Laurent - La sociographie de la population des rôlistes des "Faiseurs de mondes" est dépassée, ça, c'est sûr... Elle date du milieu des années 1990. Elle reste par conséquent à faire pour la période contemporaine. Il faudrait que quelqu'un de courageux s'atèle à cette tâche d'ampleur, car je pense que cela constitue la première étape de tout travail scientifique. Sans ces éléments, on ne peut que "gloser" sur la question... Je pense néanmoins que certaines logiques analysées dans mon livre sont toujours efficientes. Et pour le reste, je le répète : je ne suis pas futurologue !
Q - A l'époque où vous avez entrepris votre étude, comment le jeu de rôles était-il perçu par les médias et la population ? Pensez-vous que cela a évolué, et de quelle manière ?
Laurent - A l'époque le jeu de rôles était plutôt mal perçu à vrai dire... Comme je l'ai évoqué, au cours des années 1990, plusieurs procès d'intention ont été faits aux jeux de rôles. J'explique cela en détail dans les "Faiseurs de mondes". Aujourd'hui, les professionnels du jeu vidéo, bénéficiant de bons relais dans les médias et des moyens (financiers notamment) pour diffuser leurs idées, ont entrepris de légitimer culturellement, et socialement, leurs produits. Dans cette perspective, ils évoquent souvent les jeux de rôles sur table dans une perspective "nostalgique" et "positive" : ils ont besoin de faire reposer leurs productions sur un "patrimoine" en quelque sorte...

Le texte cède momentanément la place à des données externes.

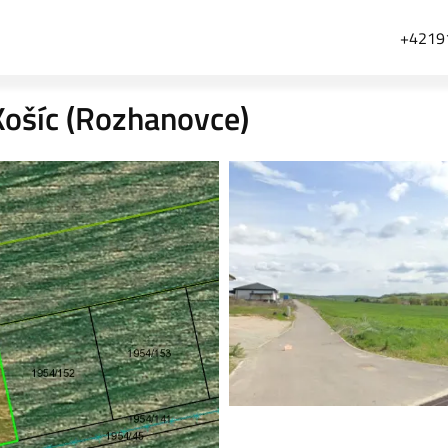
+4219
ošíc (Rozhanovce)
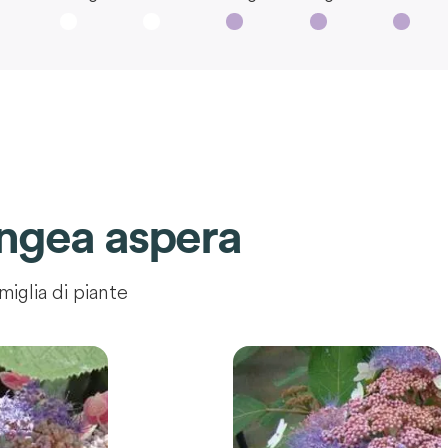
ngea aspera
miglia di piante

Les jeux de rôles ont donc "meilleure presse", si je puis dire, mais cette exploitation a posteriori m'interroge... Ils restent aussi l'objet de vives critiques de la part de certains : je pense par exemple aux travaux d'Ariès, publiés aux éditions Golias, ou encore à ceux d'Isabelle Smadja présentant les rôlistes comme des fanatiques de Tolkien assez inquiétants.
Q - Si vous deviez répondre aux questionnements de certains parents ou amis, comment présenteriez-vous le jeu de rôles à des néophytes ? Ou quelle démarche leur conseilleriez-vous afin d'en apprendre plus ?
Laurent - Je ne m'inscris pas dans cette logique. Mon but n'est pas de me comporter en "prescripteur". Puisque vous l'avez mentionné, je pense que le livre de Didier Guiserix constitue toujours une bonne référence pour répondre à ces objectifs. Il y a aussi pour cela désormais des sites Internet dédiés : le vôtre, ou celui de la FFJDR par exemple.
Merci à Laurent d'avoir répondu à nos questions.